● **ACTIVITY**: Where in the data below does the word "Carlos" appear? Copy each line that holds it.
== EXERCISE MATERIAL
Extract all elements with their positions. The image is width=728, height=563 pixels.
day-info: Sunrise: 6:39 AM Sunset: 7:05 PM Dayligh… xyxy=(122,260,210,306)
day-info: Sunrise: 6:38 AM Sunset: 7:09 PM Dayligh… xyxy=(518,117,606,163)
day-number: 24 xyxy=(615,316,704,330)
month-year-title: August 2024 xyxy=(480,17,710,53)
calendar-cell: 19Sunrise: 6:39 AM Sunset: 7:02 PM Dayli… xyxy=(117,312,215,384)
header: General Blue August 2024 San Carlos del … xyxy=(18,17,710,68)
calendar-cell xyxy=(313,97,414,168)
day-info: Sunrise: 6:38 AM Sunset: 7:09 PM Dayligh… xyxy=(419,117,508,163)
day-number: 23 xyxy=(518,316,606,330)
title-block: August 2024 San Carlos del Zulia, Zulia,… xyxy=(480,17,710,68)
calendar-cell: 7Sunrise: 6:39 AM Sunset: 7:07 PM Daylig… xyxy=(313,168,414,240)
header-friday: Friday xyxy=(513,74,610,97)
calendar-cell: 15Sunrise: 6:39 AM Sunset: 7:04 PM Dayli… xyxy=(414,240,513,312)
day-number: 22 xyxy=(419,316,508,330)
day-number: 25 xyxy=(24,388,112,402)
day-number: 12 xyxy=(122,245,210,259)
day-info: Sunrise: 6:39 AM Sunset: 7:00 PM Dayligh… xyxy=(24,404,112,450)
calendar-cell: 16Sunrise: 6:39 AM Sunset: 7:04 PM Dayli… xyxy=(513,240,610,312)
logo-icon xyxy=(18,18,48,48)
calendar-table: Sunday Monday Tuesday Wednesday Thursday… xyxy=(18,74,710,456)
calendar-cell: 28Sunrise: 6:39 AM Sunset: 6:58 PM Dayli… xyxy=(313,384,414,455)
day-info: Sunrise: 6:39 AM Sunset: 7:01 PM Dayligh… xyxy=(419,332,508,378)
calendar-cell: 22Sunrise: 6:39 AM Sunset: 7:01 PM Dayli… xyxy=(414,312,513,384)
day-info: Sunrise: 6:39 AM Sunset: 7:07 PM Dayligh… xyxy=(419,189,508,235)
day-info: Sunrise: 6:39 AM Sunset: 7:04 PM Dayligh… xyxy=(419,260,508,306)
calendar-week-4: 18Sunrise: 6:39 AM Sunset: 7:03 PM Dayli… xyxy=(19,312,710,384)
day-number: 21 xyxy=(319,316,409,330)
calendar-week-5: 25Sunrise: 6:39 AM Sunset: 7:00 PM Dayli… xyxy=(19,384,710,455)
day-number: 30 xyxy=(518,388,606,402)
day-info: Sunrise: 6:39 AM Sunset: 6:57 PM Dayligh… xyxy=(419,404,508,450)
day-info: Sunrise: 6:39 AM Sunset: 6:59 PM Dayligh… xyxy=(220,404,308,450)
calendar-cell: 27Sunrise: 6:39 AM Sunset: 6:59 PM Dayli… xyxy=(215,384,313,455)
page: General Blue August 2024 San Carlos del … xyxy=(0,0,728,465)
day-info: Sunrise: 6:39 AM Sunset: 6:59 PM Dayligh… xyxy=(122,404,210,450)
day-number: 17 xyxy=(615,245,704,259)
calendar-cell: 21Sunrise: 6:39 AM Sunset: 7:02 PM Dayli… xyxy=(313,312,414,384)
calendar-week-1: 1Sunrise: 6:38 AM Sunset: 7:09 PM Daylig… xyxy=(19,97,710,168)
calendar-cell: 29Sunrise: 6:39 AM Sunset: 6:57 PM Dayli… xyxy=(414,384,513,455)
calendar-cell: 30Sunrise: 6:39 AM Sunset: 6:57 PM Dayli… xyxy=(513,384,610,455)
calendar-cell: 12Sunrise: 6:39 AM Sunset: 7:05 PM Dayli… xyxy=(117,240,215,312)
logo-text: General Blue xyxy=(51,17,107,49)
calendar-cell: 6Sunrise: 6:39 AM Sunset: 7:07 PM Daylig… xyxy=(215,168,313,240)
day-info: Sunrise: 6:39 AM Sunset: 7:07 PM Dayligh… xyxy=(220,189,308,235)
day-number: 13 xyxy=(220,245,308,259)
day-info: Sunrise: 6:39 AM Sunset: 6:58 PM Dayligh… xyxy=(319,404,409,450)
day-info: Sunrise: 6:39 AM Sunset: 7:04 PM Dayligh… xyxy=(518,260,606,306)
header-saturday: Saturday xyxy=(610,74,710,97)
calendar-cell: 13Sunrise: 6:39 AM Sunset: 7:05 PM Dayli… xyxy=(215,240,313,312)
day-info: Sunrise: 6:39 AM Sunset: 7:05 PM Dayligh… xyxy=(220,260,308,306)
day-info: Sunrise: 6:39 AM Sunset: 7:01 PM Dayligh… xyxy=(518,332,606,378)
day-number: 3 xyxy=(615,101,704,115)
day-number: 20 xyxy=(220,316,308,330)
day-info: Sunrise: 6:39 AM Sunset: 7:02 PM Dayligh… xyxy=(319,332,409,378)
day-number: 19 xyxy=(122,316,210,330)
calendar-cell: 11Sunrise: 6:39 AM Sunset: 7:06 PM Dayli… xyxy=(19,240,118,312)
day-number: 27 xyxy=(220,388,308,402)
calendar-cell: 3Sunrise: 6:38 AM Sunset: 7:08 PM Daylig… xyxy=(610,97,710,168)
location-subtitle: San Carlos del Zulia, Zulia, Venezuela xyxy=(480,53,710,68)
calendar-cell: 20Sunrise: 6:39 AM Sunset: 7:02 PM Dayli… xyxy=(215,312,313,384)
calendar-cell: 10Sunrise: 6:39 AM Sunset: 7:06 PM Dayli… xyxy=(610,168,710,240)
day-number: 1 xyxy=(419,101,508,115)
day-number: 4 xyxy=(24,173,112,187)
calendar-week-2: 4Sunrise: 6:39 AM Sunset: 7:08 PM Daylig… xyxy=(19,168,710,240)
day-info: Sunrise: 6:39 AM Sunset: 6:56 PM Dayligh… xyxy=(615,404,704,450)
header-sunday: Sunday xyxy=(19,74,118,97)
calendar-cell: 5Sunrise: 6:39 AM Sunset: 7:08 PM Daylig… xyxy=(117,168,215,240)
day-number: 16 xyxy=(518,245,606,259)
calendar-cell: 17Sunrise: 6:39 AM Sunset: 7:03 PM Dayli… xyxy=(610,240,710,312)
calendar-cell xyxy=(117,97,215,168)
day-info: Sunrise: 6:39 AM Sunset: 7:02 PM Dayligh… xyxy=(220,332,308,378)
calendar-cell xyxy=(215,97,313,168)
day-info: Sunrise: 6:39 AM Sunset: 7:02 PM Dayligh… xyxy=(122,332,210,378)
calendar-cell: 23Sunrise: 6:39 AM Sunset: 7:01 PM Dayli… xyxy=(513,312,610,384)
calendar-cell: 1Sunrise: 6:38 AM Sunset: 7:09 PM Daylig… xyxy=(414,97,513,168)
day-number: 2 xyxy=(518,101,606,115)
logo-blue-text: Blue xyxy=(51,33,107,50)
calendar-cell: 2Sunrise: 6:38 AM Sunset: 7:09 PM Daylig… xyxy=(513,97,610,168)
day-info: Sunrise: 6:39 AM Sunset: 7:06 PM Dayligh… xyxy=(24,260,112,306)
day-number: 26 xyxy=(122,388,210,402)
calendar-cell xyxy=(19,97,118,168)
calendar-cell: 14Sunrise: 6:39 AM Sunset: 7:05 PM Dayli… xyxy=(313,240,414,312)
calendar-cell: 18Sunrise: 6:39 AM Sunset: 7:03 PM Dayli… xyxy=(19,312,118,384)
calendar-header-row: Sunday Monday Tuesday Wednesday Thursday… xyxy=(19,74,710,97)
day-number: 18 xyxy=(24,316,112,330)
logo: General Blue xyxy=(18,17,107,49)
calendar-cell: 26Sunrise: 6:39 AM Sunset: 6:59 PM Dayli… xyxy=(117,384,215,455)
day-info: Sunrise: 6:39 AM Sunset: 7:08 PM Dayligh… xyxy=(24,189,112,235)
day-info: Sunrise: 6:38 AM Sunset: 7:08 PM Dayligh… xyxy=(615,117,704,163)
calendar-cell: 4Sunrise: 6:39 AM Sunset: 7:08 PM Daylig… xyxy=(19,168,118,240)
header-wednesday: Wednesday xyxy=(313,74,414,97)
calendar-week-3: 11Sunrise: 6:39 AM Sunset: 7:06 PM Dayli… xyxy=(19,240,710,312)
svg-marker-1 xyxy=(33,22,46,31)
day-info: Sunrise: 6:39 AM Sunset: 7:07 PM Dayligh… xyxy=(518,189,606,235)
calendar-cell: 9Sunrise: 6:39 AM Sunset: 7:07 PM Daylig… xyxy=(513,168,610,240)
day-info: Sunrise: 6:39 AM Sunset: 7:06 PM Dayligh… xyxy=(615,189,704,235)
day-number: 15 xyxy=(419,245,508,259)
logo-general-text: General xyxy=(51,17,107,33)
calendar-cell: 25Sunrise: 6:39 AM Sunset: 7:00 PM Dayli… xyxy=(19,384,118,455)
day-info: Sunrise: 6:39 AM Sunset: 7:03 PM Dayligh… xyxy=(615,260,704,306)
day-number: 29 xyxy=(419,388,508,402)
====
● **SOLUTION FOR THIS PROBLEM**:
header: General Blue August 2024 San Carlos del … xyxy=(18,17,710,68)
title-block: August 2024 San Carlos del Zulia, Zulia,… xyxy=(480,17,710,68)
page: General Blue August 2024 San Carlos del … xyxy=(0,0,728,465)
location-subtitle: San Carlos del Zulia, Zulia, Venezuela xyxy=(480,53,710,68)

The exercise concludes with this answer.